A response created from the Assessment Details > Responses tab overrides the compliance score. When created with the Add Finding Response action on the Assessment Details > Findings tab, it mitigates the finding score.
To create a response:
- Open RiskVision Compliance Manager.
- Go to Assessments > Assessments.
- Click an assessment. Click the General tab on the Assessment Details page.
- Launch the New Response wizard using one of the following methods:
- Click the Findings tab, then click More Actions > Add Finding Response.
- Click the Control Results tab, select a control or subcontrol, then click Actions > New Response.
Expand the Response section. Enter a name in the Title field, then enter text in the Comments field to provide information about the need to create a response.
Click the Response Action field to display a list of options then select the appropriate value. Repeat this process with the Mitigation Status field.
Click the Start Date field to select a date. Repeat this process with the End Date field.
Click the Owning Organization field and enter a name.
Expand the Return of Investment section, then enter a percentage value in the Risk Reduction (percentage) field to override the risk score.
Enter a value in the Implementation Cost field to forecast the implementation cost, and enter a value in the Time to Implement (in days) field to calculate the effort.
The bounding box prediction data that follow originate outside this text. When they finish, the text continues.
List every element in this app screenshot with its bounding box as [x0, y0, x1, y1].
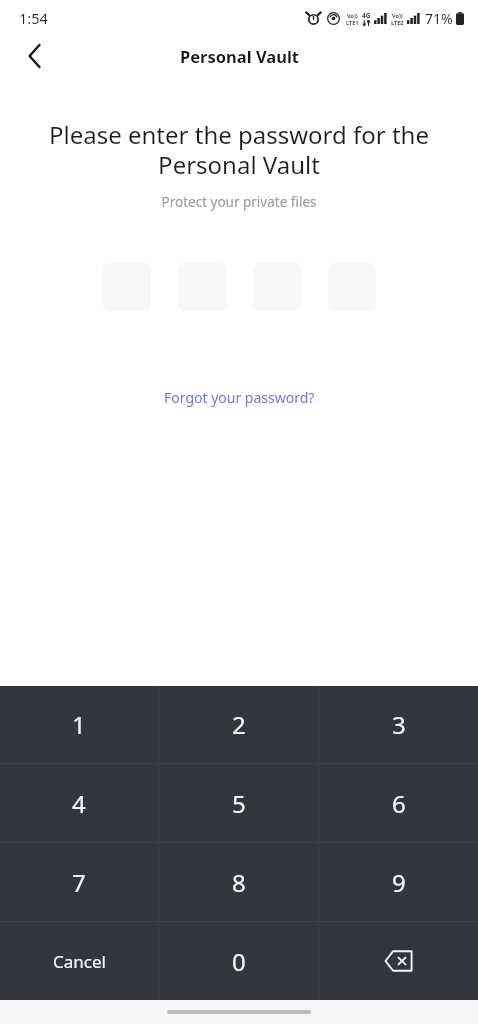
- button[interactable]: 2: [159, 686, 318, 763]
- staticText: Please enter the password for the Person…: [22, 118, 456, 181]
- button[interactable]: 8: [159, 843, 318, 921]
- staticText: 1: [72, 708, 86, 741]
- button[interactable]: 6: [319, 764, 478, 842]
- button[interactable]: 1: [0, 686, 158, 763]
- button[interactable]: 7: [0, 843, 158, 921]
- staticText: Cancel: [53, 950, 106, 973]
- staticText: 2: [232, 708, 246, 741]
- staticText: 7: [72, 866, 86, 899]
- button[interactable]: Backspace: [319, 922, 478, 1000]
- button[interactable]: Forgot your password?: [154, 384, 325, 411]
- staticText: 0: [232, 945, 246, 978]
- staticText: 4G: [362, 11, 371, 20]
- staticText: 4: [72, 787, 86, 820]
- button[interactable]: 0: [159, 922, 318, 1000]
- button[interactable]: Cancel: [0, 922, 158, 1000]
- button[interactable]: 4: [0, 764, 158, 842]
- staticText: Protect your private files: [0, 193, 478, 211]
- staticText: 8: [232, 866, 246, 899]
- staticText: LTE2: [391, 19, 404, 26]
- button[interactable]: Back: [14, 36, 54, 76]
- staticText: 3: [392, 708, 406, 741]
- staticText: Forgot your password?: [164, 388, 315, 407]
- button[interactable]: 3: [319, 686, 478, 763]
- staticText: 5: [232, 787, 246, 820]
- button[interactable]: 9: [319, 843, 478, 921]
- staticText: LTE1: [346, 19, 359, 26]
- button[interactable]: 5: [159, 764, 318, 842]
- staticText: 6: [392, 787, 406, 820]
- staticText: Vo)): [347, 12, 358, 19]
- staticText: Vo)): [392, 12, 403, 19]
- staticText: Personal Vault: [180, 45, 299, 67]
- staticText: 9: [392, 866, 406, 899]
- staticText: 71%: [425, 9, 453, 28]
- staticText: 1:54: [19, 8, 48, 28]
The risk score is reduced using the formula as follows: risk - risk - (risk * riskReduction). For example, if you have to override the risk score of 100 by twenty-five percent, the risk will be reduced to 75.
There are a number of response actions depending on the specifics of a finding. Response actions include:
- Compensate
- Mitigate
- Click Next.
- To link tickets, click the box next to the Link an existing or new Ticket with this Response option. You can link an existing ticket or create a new ticket that will help track the response.
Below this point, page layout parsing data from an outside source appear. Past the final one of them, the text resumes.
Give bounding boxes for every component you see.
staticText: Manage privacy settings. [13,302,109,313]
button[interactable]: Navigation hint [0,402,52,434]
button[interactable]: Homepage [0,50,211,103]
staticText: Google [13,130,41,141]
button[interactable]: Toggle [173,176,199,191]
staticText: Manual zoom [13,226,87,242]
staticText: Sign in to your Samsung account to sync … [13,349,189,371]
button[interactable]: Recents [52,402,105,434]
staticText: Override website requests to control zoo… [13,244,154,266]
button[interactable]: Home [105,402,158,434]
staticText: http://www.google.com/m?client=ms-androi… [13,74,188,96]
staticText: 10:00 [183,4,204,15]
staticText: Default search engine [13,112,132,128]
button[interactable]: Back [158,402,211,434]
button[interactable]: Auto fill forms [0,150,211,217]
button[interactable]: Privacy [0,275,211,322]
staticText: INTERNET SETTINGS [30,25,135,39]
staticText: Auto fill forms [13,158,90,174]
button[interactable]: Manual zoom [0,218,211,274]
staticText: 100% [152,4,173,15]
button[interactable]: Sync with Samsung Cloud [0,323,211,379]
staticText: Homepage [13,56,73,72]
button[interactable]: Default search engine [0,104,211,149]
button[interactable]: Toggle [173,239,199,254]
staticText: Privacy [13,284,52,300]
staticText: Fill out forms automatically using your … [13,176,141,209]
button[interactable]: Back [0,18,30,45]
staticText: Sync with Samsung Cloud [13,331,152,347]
- Select existing tickets that you want to link. In the Available Tickets box, click the box corresponding to each row, and click >> so that tickets are moved to the Selected Tickets box.
- Optional: Click Create new Ticket to create a new ticket, specific to a response.
- Click Next to open the Attach File wizard page.
- Use one or more options below to attach files:
- Add a document: Allows you to upload a document from your local system.
- Add a link to a document in the repository: Allows you to provide references to a document collection in the document repository.
- Add a web link: Allows you to provide external references.
- Click Add.
Click Finish. The response is created and appears on the Responses tab of the Findings detail page, and on the Responses tab of Assessment Details page.